Wine grape harvest is looking good for many Leelanau County growers

Grapes are coming off the vines, but this time it’s by growers and not because of a weather anomaly. ( photo)

LEELANAU COUNTY, Mi. (WPBN/WGTU) - Grapes are coming off the vines, but this time it’s by growers and not because of a weather anomaly.

Warm summer temperatures helped ripen wine grapes in northern Michigan, and now many growers in Leelanau County are looking forward to a good crop as they start to harvest their grapes.

"From what I've heard everybody’s really happy with their crop so far this year,” said Paula Ciccone, Wine Production Manager at Ciccone Vineyard and Winery. “We've had two years, last year, like I said, we had nothing last year and the year before we had very little because we had the two polar vortex winters, and then this year they just kind of bounced back."

Workers at Ciccone Vineyards have been picking grapes since Monday.

Ciccone said they will likely be picking grapes for about a month. The time varies based on how many workers they have.

"This year it's huge so far,” said Ciccone. “We're just picking the Pinot Noir so far. It looks like it's going to be as big as our biggest year, which was 2012, but that's just the Pinot Noir."

Some growers are waiting for the grapes to get sweeter before picking them.

One way for that to happen is with warm temperatures and sunlight.

"Grapes are ready when they meet a certain brix, that would be sugar count, and the pH, and we do look at the acidity too,” said Creighton Gallagher, Owner of Rove Estate Vineyard. “Once our winemaker sees that they have met these requirements then we go ahead and start picking."
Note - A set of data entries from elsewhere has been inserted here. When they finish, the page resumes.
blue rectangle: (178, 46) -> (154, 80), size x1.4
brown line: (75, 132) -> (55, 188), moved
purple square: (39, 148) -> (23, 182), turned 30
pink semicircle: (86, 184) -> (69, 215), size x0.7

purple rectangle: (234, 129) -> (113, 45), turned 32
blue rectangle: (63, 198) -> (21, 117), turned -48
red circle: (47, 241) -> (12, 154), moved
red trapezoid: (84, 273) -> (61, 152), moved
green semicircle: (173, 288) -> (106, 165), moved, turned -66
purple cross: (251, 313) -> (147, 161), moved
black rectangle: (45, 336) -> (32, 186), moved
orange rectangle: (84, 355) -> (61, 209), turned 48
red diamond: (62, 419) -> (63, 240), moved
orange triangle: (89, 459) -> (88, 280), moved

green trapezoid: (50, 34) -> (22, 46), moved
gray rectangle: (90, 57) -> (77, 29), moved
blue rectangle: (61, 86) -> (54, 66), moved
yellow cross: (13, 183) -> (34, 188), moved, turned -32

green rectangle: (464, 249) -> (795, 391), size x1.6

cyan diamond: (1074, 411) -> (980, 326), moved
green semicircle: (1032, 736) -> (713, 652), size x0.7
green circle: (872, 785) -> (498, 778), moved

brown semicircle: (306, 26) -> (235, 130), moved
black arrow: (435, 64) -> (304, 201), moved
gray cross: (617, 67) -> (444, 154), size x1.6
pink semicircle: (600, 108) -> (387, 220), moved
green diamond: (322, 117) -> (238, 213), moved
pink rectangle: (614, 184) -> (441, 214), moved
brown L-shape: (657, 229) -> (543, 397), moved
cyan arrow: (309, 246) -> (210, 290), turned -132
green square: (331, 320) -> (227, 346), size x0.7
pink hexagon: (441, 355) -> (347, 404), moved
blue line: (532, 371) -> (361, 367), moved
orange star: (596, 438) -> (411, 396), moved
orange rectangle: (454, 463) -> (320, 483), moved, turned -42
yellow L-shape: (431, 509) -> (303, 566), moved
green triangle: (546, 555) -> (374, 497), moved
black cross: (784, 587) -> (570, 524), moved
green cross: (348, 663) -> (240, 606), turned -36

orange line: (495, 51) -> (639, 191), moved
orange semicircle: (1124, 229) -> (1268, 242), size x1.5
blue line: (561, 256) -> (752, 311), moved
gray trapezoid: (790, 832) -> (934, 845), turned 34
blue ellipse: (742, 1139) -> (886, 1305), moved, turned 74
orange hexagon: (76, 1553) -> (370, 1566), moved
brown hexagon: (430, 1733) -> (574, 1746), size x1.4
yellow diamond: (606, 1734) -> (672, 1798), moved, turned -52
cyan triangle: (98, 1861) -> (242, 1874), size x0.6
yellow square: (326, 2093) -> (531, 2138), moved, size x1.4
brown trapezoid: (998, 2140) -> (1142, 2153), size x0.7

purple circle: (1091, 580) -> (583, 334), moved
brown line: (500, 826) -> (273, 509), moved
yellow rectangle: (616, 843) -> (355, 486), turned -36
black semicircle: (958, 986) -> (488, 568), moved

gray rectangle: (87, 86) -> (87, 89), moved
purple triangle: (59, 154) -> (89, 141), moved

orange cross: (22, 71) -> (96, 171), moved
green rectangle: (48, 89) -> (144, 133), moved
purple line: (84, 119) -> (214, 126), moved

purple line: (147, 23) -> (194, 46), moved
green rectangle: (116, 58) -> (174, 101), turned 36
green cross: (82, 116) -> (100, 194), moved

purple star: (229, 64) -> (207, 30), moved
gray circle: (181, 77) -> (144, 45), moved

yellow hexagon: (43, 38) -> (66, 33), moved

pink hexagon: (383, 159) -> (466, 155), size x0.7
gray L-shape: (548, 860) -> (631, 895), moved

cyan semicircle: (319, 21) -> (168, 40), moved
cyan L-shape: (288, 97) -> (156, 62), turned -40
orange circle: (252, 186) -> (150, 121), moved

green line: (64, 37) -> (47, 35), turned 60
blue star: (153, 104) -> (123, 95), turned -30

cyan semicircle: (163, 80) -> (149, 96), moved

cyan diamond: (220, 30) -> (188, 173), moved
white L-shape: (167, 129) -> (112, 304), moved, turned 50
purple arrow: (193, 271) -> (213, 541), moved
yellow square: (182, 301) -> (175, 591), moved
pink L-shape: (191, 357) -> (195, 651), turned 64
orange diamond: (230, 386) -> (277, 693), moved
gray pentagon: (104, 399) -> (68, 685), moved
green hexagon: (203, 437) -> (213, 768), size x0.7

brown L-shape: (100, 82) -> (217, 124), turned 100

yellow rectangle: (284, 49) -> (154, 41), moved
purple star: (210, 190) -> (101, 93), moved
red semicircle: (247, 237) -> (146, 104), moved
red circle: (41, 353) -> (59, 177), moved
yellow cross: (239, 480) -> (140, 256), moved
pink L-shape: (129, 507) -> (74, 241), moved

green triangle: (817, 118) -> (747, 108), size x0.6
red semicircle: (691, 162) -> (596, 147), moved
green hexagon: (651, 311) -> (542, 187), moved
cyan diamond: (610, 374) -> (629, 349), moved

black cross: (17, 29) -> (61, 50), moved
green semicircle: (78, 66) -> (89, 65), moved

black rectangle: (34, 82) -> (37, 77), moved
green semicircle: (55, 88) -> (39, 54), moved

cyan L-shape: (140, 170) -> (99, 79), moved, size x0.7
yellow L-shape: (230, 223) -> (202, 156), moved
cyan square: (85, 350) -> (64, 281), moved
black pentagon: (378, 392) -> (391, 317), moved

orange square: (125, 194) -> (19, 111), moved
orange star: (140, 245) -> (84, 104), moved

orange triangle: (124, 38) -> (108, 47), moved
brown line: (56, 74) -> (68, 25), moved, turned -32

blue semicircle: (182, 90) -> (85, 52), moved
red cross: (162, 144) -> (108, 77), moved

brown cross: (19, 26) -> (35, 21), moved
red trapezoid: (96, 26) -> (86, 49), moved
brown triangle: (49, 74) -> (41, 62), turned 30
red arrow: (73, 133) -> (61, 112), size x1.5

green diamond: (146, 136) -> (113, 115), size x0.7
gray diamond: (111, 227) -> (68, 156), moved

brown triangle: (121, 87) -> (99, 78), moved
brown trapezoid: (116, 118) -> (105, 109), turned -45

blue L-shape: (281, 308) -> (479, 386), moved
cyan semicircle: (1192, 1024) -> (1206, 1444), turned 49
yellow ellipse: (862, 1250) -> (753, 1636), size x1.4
Growers are taking extra precautions to prevent damage to their grapes so they can have as big of a crop as possible.

“The nets mainly are for the birds. It keeps birds out. We also have a hawk call. It's a predator call that keeps the birds away,” said Gallagher.

Gallagher said he's hoping to start picking grapes in a few weeks.

He's would like to harvest at least 25 tons of grapes. There are 150-gallons of wine per ton.